No panic. Earl Klugh was still playing, but a little sense or discomfiture touched me as I though that the opening of the gate was holding up the gentlemen who were perhaps waiting to drive past and go their way. I saw that the plate number read something like OG-some numerals-JA, and I knew that they could not have been my friends, and so could not have come to visit me. For the car did not drive past as I turned into my drive way and the mallams were opening the garage for me to drive in. They followed me, bumper to bumper. Even then, I sensed no danger. After all, the Prelude was mine, I bought it with my hard and salty sweat. Before I could turn off the engine, two occupants of the car materialized on the window on the passenger side of the car. I frowned, and the next I saw were two narrow nozzles of hand-guns. One was aluminium in colour, and the other was black like and ugly snake. The first split second of the close encounter brought a rush of confusing emotions: anger, humiliation and a sense of loss: but no fear. “Your hands up, and get out.” That was from the guy with aluminium gun, the type called the Saturday Night Special in the United States. The guy was well-dressed, gold chain dangling from his neck, but his face was contorted with a nervousness that dilated his pupils. His friend, the one with the black gun, was silent and he was the one that told me with his menacing visage to listen to the clean-cut fellow with the aluminium gun. “Out, and keep up your hands, or I will kill you.”

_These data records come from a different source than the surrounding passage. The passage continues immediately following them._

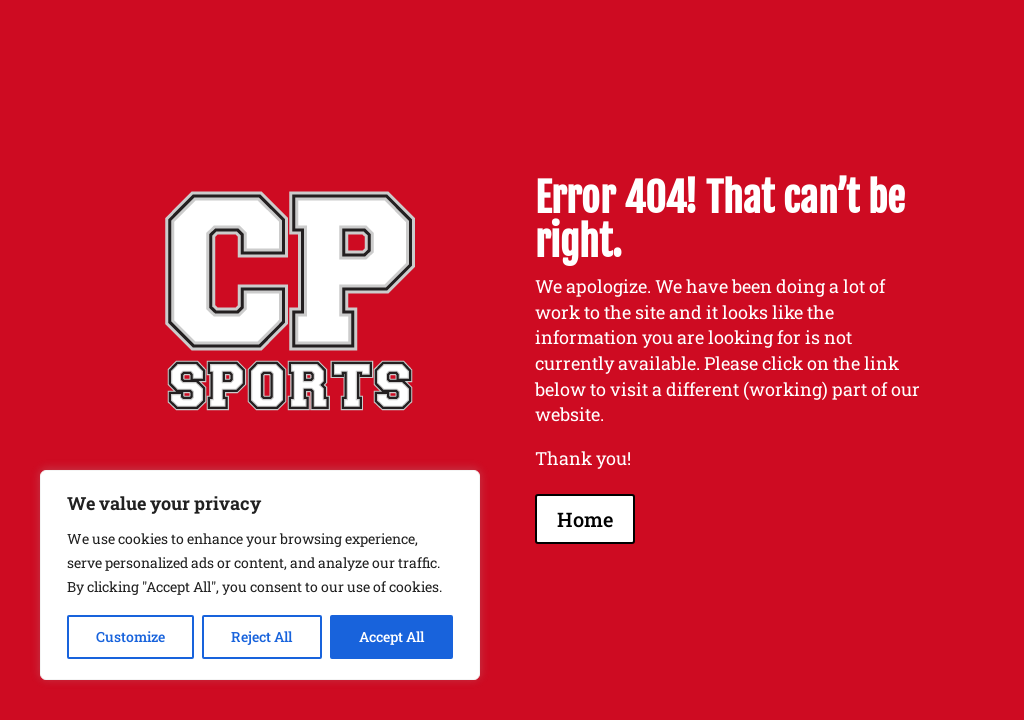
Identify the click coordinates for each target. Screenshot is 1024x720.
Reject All (261, 636)
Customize (130, 636)
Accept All (391, 636)
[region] (260, 575)
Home (585, 519)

It’s a kind gentlemen’s agreement, and I knew that if I failed to make a choice, get out and keep up my hands then he was free to kill me. So, I obeyed. He got in that beautiful white lady. But he had a problem. The car was automatic, meaning it had no clutch and that you couldn’t move the car from Park to Reverse or Drive without pressing a small button on the shift to move the car. These guys, no matter how long they have been at it, stealing people’s car and threatening death if the hands didn’t go up, had never stolen an automatic shift car, and didn’t know what to do. I was looking at him as he struggle with the gear, and a wave of perverse relief ran through me. “Show me the reverse,” the man with the aluminium gun yelled. I was happy, and I began to move fast into my residence, even as I sensed that the third man in the gate-away 504 covered me with a heavier and more sinister-looking automatic gun. “Shoot, damn it,” a silent sound said within me. But sadly, the car suddenly jumped back, and the get-away car screeched back, and they all drove away like phantoms, with my beautiful white Prelude, LA 6343 KE, like an eagle, flying after the 504.